Sister Teresa became Mother Teresa
When she returned to Calcutta she was as poor as those she served. Once she said, “(I) found myself alone on the streets of Calcutta, I experienced a strong feeling of loss and almost of fear that was difficult to overcome.”
She begged for food to help the poor also she taught children how to care for themselves. She taught them in a unique way by writing in the dirt as they had no books and nothing to write with. As times passed more children gathered for her lessons. During this time people started calling her “Mother Teresa”. In that time she was given a single room to live in.
Missionaries of Charity
Mother Teresa established the Missionaries of Charity in 1950 with 12 members. A former student of St. Mary’s was the first to join her. Later some other wealthy Hindu students of St. Mary joined Missionaries of Charity. They all lived in a small building which was donated to them. Now there are thousands of members all around the world who joined Missionaries of Charity.
Her journey to Sainthood
In the eyes of the Roman Catholic Church someone can only be a saint if they have two officially verifiable miracles after her death.
Pope Francis recognized Mother Teresa’s second miracle last year in December that made her journey to sainthood.
A person can only become a saint after his/her death. The process can only begin at least five years of the candidate’s death.
In 1997, Mother Teresa died at the age of 87 and two years later her canonization process began. Exactly 19 years after her death she will officially be made a saint.
The process starts with the Bishop of the diocese who opened an investigation into the individual’s life. This investigation is needed to show they lived a life in holiness and virtue to be considered as a saint.
After gathering the enough evidence the Bishop then asks the Congregation for the Causes of Saints – the department that makes recommendations to the Pope for people to be made saints- for permission to open the case.
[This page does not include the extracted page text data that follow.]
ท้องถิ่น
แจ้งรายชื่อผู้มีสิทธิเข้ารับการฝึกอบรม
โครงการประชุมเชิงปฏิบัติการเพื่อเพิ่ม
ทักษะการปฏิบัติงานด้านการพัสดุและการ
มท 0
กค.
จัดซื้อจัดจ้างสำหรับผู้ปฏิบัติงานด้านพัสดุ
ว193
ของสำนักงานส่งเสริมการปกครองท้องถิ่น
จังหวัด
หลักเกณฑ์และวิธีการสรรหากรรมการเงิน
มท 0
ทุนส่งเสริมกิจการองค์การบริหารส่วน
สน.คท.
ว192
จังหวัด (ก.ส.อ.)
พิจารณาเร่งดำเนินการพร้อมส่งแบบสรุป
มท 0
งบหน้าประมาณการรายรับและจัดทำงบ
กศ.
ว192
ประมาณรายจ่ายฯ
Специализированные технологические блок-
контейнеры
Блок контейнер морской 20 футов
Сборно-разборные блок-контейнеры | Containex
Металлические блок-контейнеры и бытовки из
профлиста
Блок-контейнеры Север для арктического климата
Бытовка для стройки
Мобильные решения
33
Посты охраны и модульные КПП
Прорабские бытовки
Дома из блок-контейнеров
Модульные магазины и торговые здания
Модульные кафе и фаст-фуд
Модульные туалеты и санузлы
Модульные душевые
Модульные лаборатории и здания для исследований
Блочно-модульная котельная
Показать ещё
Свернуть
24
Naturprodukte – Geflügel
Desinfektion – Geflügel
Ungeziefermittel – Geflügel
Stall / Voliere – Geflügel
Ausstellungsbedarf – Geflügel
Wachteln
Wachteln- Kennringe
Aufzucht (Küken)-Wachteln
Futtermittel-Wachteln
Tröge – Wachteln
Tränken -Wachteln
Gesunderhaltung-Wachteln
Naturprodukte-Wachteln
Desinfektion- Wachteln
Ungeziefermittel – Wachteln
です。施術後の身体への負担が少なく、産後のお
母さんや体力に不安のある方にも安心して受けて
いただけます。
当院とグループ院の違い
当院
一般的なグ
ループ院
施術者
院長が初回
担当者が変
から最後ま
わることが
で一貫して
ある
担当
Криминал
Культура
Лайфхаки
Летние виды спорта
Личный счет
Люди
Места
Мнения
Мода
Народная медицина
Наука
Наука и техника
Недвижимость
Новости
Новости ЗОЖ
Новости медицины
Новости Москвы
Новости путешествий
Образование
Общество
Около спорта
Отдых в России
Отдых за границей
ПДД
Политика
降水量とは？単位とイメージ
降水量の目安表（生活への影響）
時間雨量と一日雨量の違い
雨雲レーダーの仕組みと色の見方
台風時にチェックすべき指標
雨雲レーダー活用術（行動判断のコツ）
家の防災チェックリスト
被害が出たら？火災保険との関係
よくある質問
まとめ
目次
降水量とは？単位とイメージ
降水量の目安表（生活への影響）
After this is accepted then the person is known as a ‘Servant of God’.
The next step is the process to prove if the person led a life of ‘heroic virtue’. The Congregation for the Causes of Saints observes evidence of their holiness, works and signs that people have been to drawn to prayer.
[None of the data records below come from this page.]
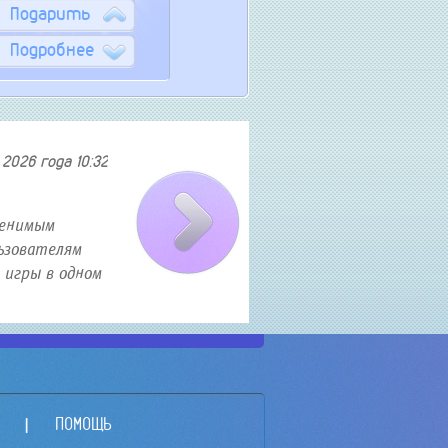
Подарить
Подробнее
2026 года 10:32
Как найти и приобрести авиа
менимым
В современном мире полеты становятся все б
ьзователям
искать авиабилеты по выгодным ценам. Есл
 игры в одном
то эта статья именно для вас. В ней я расс
о секретных трюка...
ПОМОЩЬ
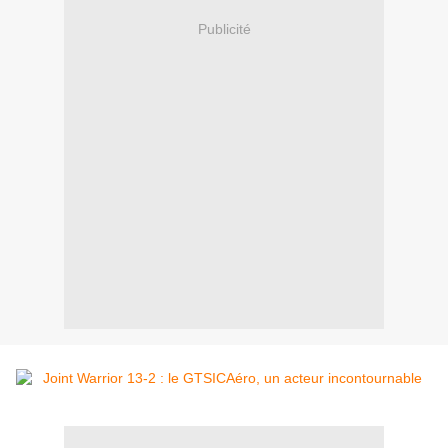
Publicité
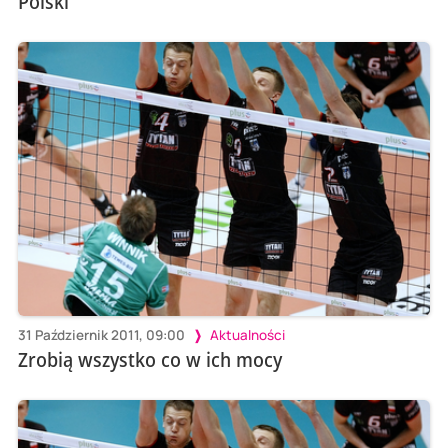
Polski
31 Październik 2011, 09:00
Aktualności
Zrobią wszystko co w ich mocy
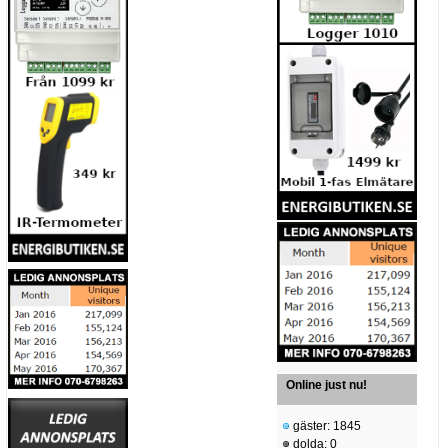
Online just nu!
gäster: 1845
dolda: 0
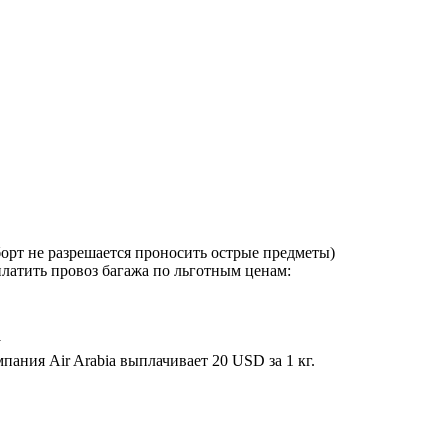
 борт не разрешается проносить острые предметы)
латить провоз багажа по льготным ценам:
у
пания Air Arabia выплачивает 20 USD за 1 кг.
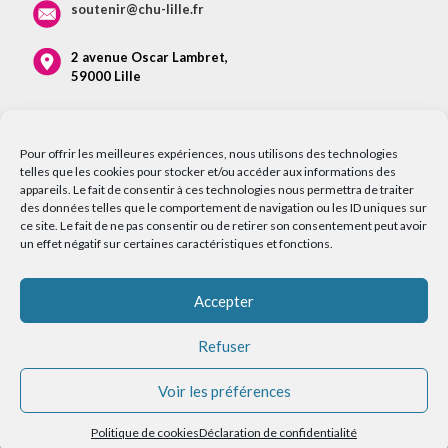
soutenir@chu-lille.fr
2 avenue Oscar Lambret,
59000 Lille
Pour offrir les meilleures expériences, nous utilisons des technologies
telles que les cookies pour stocker et/ou accéder aux informations des
appareils. Le fait de consentir à ces technologies nous permettra de traiter
des données telles que le comportement de navigation ou les ID uniques sur
ce site. Le fait de ne pas consentir ou de retirer son consentement peut avoir
un effet négatif sur certaines caractéristiques et fonctions.
Accepter
Refuser
Voir les préférences
© 2026 Service Communication CHU LILLE |
Mentions légales
|
Plan du site
|
Accessibilité : non conforme
Politique de cookies
Déclaration de confidentialité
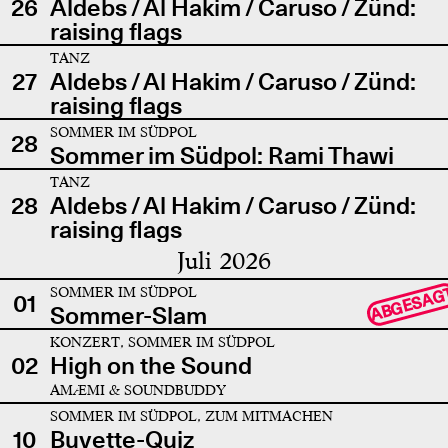
26
Aldebs / Al Hakim / Caruso / Zünd:
raising flags
TANZ
27
Aldebs / Al Hakim / Caruso / Zünd:
raising flags
SOMMER IM SÜDPOL
28
Sommer im Südpol: Rami Thawi
TANZ
28
Aldebs / Al Hakim / Caruso / Zünd:
raising flags
Juli 2026
SOMMER IM SÜDPOL
ABGESAG
01
Sommer-Slam
KONZERT, SOMMER IM SÜDPOL
02
High on the Sound
AMÆMI & SOUNDBUDDY
SOMMER IM SÜDPOL, ZUM MITMACHEN
10
Buvette-Quiz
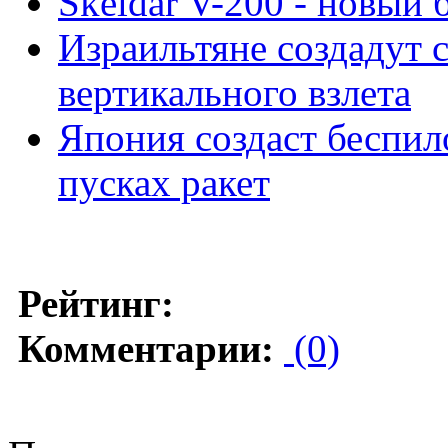
Skeldar V-200 - новый 
Израильтяне создадут 
вертикального взлета
Япония создаст беспи
пусках ракет
Рейтинг:
Комментарии:
(0)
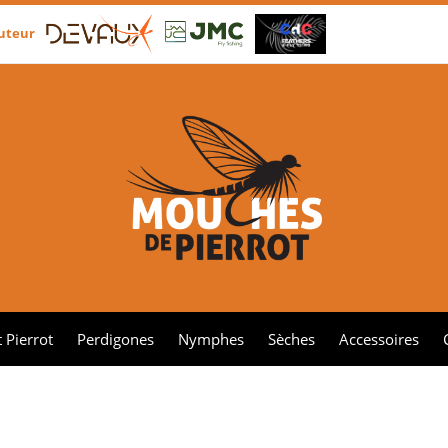
buteur
 Pierrot
Perdigones
Nymphes
Sèches
Accessoires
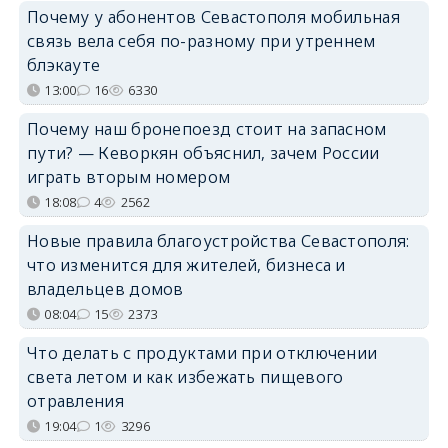
Почему у абонентов Севастополя мобильная
связь вела себя по-разному при утреннем
блэкауте
13:00
16
6330
Почему наш бронепоезд стоит на запасном
пути? — Кеворкян объяснил, зачем России
играть вторым номером
18:08
4
2562
Новые правила благоустройства Севастополя:
что изменится для жителей, бизнеса и
владельцев домов
08:04
15
2373
Что делать с продуктами при отключении
света летом и как избежать пищевого
отравления
19:04
1
3296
If this is approved then the Pope decides the person lived a life of ‘heroic virtue’ and the person can be called the ‘venerable’.
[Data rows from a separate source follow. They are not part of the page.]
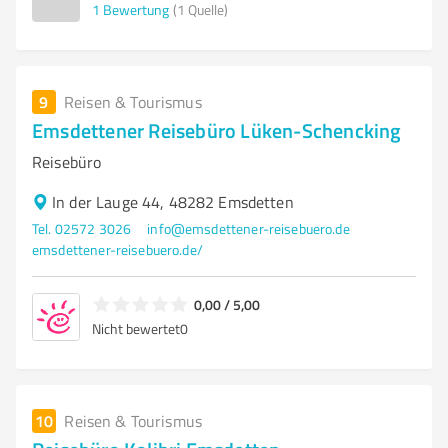
1
Bewertung
(1 Quelle)
9
Reisen & Tourismus
Emsdettener Reisebüro Lüken-Schencking
Reisebüro
In der Lauge 44, 48282 Emsdetten
Tel. 02572 3026
info@emsdettener-reisebuero.de
emsdettener-reisebuero.de/
0,00 / 5,00
Nicht bewertet
0
10
Reisen & Tourismus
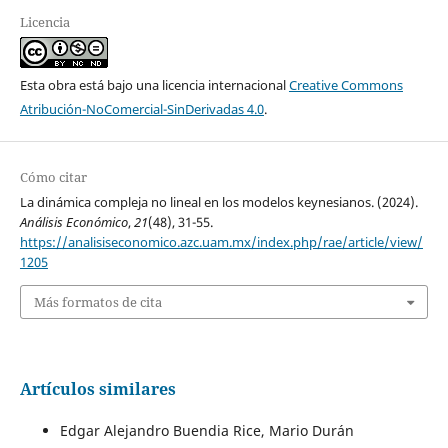
Licencia
Esta obra está bajo una licencia internacional
Creative Commons
Atribución-NoComercial-SinDerivadas 4.0
.
Cómo citar
La dinámica compleja no lineal en los modelos keynesianos. (2024).
Análisis Económico
,
21
(48), 31-55.
https://analisiseconomico.azc.uam.mx/index.php/rae/article/view/
1205
Más formatos de cita
Artículos similares
Edgar Alejandro Buendia Rice, Mario Durán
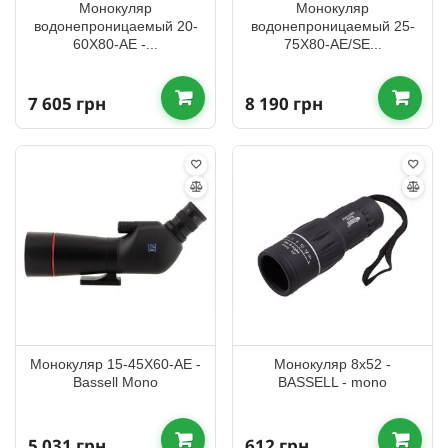
Монокуляр
Монокуляр
водонепроницаемый 20-
водонепроницаемый 25-
60X80-AE -...
75X80-AE/SE...
7 605 грн
8 190 грн
Монокуляр 15-45X60-AE -
Монокуляр 8x52 -
Bassell Mono
BASSELL - mono
5 031 грн
612 грн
The next stage is beatification. In this step a miracle needs to be attributed to prayers made to the individual after the person’s death. The miracle is seen as a proof that the person is in heaven as they are regarded as being able to speak with God on behalf of those making prayers.
The final step is canonization. When a second miracle has occurred then the process canonization takes place.
In 2003, Vatican acknowledged her first miracle where she cured a tumor suffering Calcutta woman after nuns prayed on her behalf.
The second medical miracle occurred in 2015 where she cured a Brazilian man suffering from multiple brain abscesses. After that Pope Francis cleared the path for her canonization.
These are just a long process after her death but what she did in her lifetime for the people, for the poor she already has become a ‘Saint of Gutter’.